Jakarta majalahgaharu.com Penyempurnaan Peraturan Bersama dua Menteri (PBM) Menag dan Mendagri No.9 dan No. 8 Tahun 2006 di mana awalnya PBM itu diharapkan bisa mengatur persoalan kerukunan umat beragama khususnya pendirian rumah ibadah, namun belakangan justru menimbulkan problema, karena aturan itu acapkali merugikan bagi pemeluk dan penghayat kepercayaan kepada Tuhan yang maka esa bagi mereka yang pengikutnya sedikit.
Berangkat dari keberadaan PBM yang bisa dikatakan kurang efektif malah justru menambah persoalan maka pihak pemerintah menaikan PBM tersebut menjadi PERPRES Kerukunan Umat Beragama dan Keyakinan.
Tujuannya menurut Kanjeng Astono ketua Perhimpunan Hindhu Dharma Indonesia (PHDI) agar peraturan tersebut semakin mendapatkan perhatian lebih dari pemerintah daerah baik propinsi maupun kabupaten kota.
“Menaikan PBM menjadi PERPRES ini agar ada gereget atau daya dorong lebih kepada pemerintah propinsi maupun kabupaten/kota untuk lebih ditaati oleh kepala daerah”, tandas Kanjeng Astano mengawali paparannya dalam diskusi terbatas yang di gelar di sekretariat Gerakan Moral Rekonsiliasi Indonesia (GMRI) di Juanda Jakarta Pusat.
Lebih lanjut Astono menguraikan bahwa rancangan perpres kerukunan umat beragama dan keyakinan ini sudah disusun serta diprakarsai PKUB dengan melibatkan lintas kementerian, dan untuk draf awal sudah dilakukan sebanyak 13 pertemuan
Kemudian majelis-majelis agama baru mengetahui dan atas inisiasi dari KWI mengundang lintas pimpinan agama-agama untuk membahas dan sekaligus memberikan masukan tentang Perpres tersebut.
Kenapa, tandas Astono kalau PBM ini sifatnya hanya mengatur tingkat propinsi dan kabupaten/kota sedangkan Perpres ini skala nasional maka perlu melibatkan semua pihak termasuk majelis-majelis agama bahkan para penghayat keyakinan kepada Tuhan yang Maha Esa.
Dalam diskusi yang melibatkan majelis-majelis agama inilah kemudian diketahui bahwa PERPRES perlu dilakukan penyermpurnaan, sehingga apa saja yang belum ada di PBM apakah perlu penambahan atau sebaliknya perlu dikurangi bahkan dihapuskan untuk dimasukan dalam PERPRES tersebut
Perlunya Mengakomodir Penghayat dalam Perpres
Dalam pembahasan PERPRES yang dilakukan para majelis agama ini ada yang menarik saat pembahasan tentang keberadaan penghayat, menurut beberapa majelis agama-agama perlu diikutsertakan dalam aturan yang ditetapkan, terutama saat pembentukan FKUB, kelompok penghayat perlu diberikan perwakilan di dalamnya.
Astono sebagai salah satu ketua PHDI hampir semua majelis agama non MUI, setuju memasukan saudara penghayat ini dalam PERPRES termasuk menjadi anggota FKUB. Sehingga ada usulan wajib memasukan unsur penghayat dan kepercayaan ketika dibentuk FKUB.
Sekalipun kemudian kata ini tidak dimasukan tetapi diubah narasinya dengan bisa dimasukan bukan wajib lagi.
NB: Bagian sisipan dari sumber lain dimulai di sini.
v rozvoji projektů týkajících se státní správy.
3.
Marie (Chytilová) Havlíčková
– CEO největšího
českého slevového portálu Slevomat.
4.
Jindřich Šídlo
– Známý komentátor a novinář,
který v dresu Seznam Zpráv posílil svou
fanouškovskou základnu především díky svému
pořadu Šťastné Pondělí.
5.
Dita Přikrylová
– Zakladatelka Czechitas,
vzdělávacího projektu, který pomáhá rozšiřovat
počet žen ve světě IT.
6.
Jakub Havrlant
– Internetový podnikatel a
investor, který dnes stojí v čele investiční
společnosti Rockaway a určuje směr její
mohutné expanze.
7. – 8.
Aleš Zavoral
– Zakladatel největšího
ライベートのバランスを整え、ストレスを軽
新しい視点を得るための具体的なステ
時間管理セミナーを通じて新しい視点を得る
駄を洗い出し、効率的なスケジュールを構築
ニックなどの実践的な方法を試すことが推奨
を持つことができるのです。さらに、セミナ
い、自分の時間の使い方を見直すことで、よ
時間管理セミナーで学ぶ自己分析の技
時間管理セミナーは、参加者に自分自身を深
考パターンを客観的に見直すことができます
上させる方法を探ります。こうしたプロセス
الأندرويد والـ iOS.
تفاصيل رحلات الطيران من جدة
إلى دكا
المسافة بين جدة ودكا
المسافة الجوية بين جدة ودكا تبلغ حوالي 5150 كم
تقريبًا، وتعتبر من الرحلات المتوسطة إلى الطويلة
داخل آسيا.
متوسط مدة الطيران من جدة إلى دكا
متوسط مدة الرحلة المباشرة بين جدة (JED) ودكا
Namun menurut Astono itu langkah maju karena adanya pengakomodiran para penghayat dan keyakinan yang nantinya bisa masuk menjadi anggota FKUB.
Demikian pula dengan KWI sikapnya sama terhadap penghayat kepercayaan selalu mendukung baik ditempat lokal keuskupan tingkat nasional maupun internasional, tukas Edy perwakilan KWI yang hadir saat diskusi terbatas siang itu
Misalnya Sapto Dharmo di Semarang, keusukupan Semarang selalu mendukung dan mengadakan diskusi bersama, makanya terkait Perpres ini bagi KWI sangat mendukung untuk mengakomodir penghayat dan kepercayaan masuk dalam FKUB ini.
Sedangkan Pendeta Jimiy Sormin utusan dari PGI, tentang keberadaan para penghayat dan kepercayaan selalu dipercakapan baik lingkup internal PGi maupun gereja-gereja. PGI sendiri sangat konsen mendukung keberadaan para penghayat.
Salah satu dukungannya seperti mencoba membangun narasi baru mengenai enam agama yang diakui, harusnya ungkapan itu tak perlu lagi mendikotomi karena kelompok penghayat dan keyakinan itu memang diakui keberadaannya.
Kemudian bisa juga diwacanakan tentang kementerian agama kepana tidak ditambah dengan kemenetrian agama dan keyakinan kepada Tuhan yang Maha Esa. Dengan demikian akan membangun pandangan bahwa kementerian tersebut juga akan mengakomodir para penghayat dan berkeyakinan.
Sementara Dewi Kanthi dari Sunda Wiwitan dan sekaligus komnas perempuan menyoroti bahwa menjadi Indonesia harus saling menguatkan rasa dan berempati ini momentum beragama bukan atribut, artinya harus memanusiakan manusia dengan meneguhkan genitik sebaga jiwa Pancasila. boleh berbeda karakter tapi disatukan dalam ke Indonesiaan
Makanya gerakan moral tokoh agama perlu dikuatkan dalam kerjasama seperti hak konstitusional dan bernegara
Seperti yang disampaikan Pdt Jimmy Sormin dari Persekutuan Gereja-Gereja di Indonesia (PGI) pentingnya dialog dan kerjasama, bukan saja yang bersifat keagamaan dan keyakinan tetapio juga dikebangkan dengan kerjasama di bidang ekonomi untuk menghadapi krisis ke depan.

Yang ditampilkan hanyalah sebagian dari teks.